Another round of presidential primaries on Tuesday is bringing with it another round of down-ballot contests, including one that might very well decide the next congressman from Kentucky and another that will solidify the Democratic effort to unseat Sen. Rand Paul.

Paul will be back on the ballot for the first time since he dropped his campaign following his disappointing finish in the Iowa caucuses.

On the Republican primary ballot, some had feared having his attention away from the state during his presidential race might spur a serious challenger, but one never emerged.

When election results pour in Tuesday night, the focus will instead be on the Democratic side and the performance of the party’s preferred candidate, Lexington Mayor Jim Gray. A wealthy businessman, Gray has spent some of his own money on an ad campaign to introduce himself to the voters – spending that has been the subject of criticism from his Democratic primary opponents.
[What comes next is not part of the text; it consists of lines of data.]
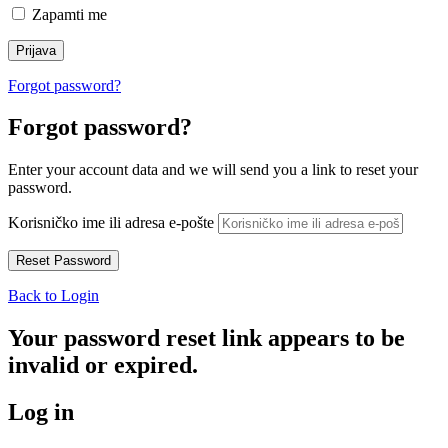
Zapamti me
Forgot password?
Forgot password?
Enter your account data and we will send you a link to reset your
password.
Korisničko ime ili adresa e-pošte
Back to Login
Your password reset link appears to be
invalid or expired.
Log in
While Gray has mostly aligned with those supporting Hillary Clinton’s presidential campaign, Sellus Wilder, a progressive filmmaker and former Frankfort City commissioner, has tried to pull support from some prominent Democrats backing Bernie Sanders (I-Vt.). Dale Emmons, a longtime Kentucky Democratic operative, said he expects Gray to perform strongly.

“He should do very well in the urban areas. Jim’s appeal isn’t necessarily to the partisans but despite this he should win the Democratic nomination,” he said. “Turnout in tomorrow’s Kentucky Democratic Primary will likely be modest or light.”

Republican voters – with no presidential contest and only a sleepy primary for Paul’s seat – will have their highest profile contest in Kentucky’s 1st District, a rural enclave that is home to the Army’s 101st Airborne Division. There, four Republicans are facing off for the party’s nomination to replace Rep. Ed Whitfield, the Republican who announced he would not seek re-election last year amid an ethics investigation.

James Comer, the commonwealth’s former commissioner of agriculture who ran unsuccessfully for the party’s nomination for governor last year, is favored to win. He won the district by 30 points despite losing statewide in the gubernatorial primary and is better known because of it.

Michael Pape, a former aide to Whitfield, has carried the outsider’s mantle against him, criticizing Senate Majority Leader Mitch McConnell, the National Rifle Association and the U.S Chamber of Commerce, both organizations which endorsed Comer.

“Comer was the only one that has never been on the federal payroll,” said one Kentucky Republican consultant. “It is true that he has been a Frankfort political fixture, but I think folks in Kentucky think more kindly of state government than federal government these days.”

Along with Kentucky, voters will head to the polls in two other states for down-ballot contests.

There is no presidential race on the ballot in Idaho, but there are competitive primaries for the state legislature and a seat on the state’s Supreme Court.

In Oregon, much of the focus will be on the presidential race, but the winner of the Republican governor primary will face Democratic Gov. Kate Brown in a November special election.